(Collected data)
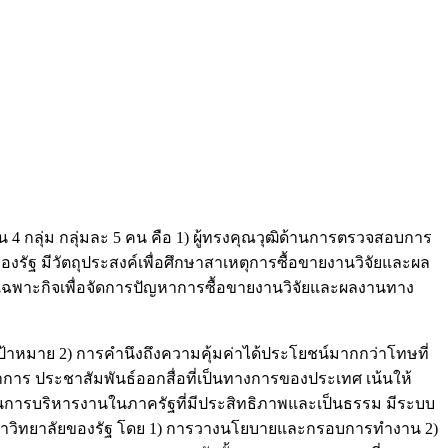
็น 4 กลุ่ม กลุ่มละ 5 คน คือ 1) ผู้ทรงคุณวุฒิด้านการตรวจสอบการ
รัฐ มีวัตถุประสงค์เพื่อศึกษาสาเหตุการซื้อขายงานวิจัยและผล
ฉพาะกิจเพื่อจัดการปัญหาการซื้อขายงานวิจัยและผลงานทาง
้าหมาย 2) การคำนึงถึงความคุ้มค่าได้ประโยชน์มากกว่าโทษที่
าการ ประชาสัมพันธ์ออกสื่อที่เป็นทางการของประเทศ เน้นให้
การบริหารงานในภาครัฐที่มีประสิทธิภาพและเป็นธรรม มีระบบ
มหาวิทยาลัยของรัฐ โดย 1) การวางนโยบายและกรอบการทำงาน 2)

▶ Problem statement
Give again, word for word, every line from the top of the entries above to the line holding "าการ ประชาสัมพันธ์ออกสื่อที่เป็นทางการของประเทศ เน้นให้", both included. Leave the pictures out.

▶ Solved exercise
็น 4 กลุ่ม กลุ่มละ 5 คน คือ 1) ผู้ทรงคุณวุฒิด้านการตรวจสอบการ
รัฐ มีวัตถุประสงค์เพื่อศึกษาสาเหตุการซื้อขายงานวิจัยและผล
ฉพาะกิจเพื่อจัดการปัญหาการซื้อขายงานวิจัยและผลงานทาง
้าหมาย 2) การคำนึงถึงความคุ้มค่าได้ประโยชน์มากกว่าโทษที่
าการ ประชาสัมพันธ์ออกสื่อที่เป็นทางการของประเทศ เน้นให้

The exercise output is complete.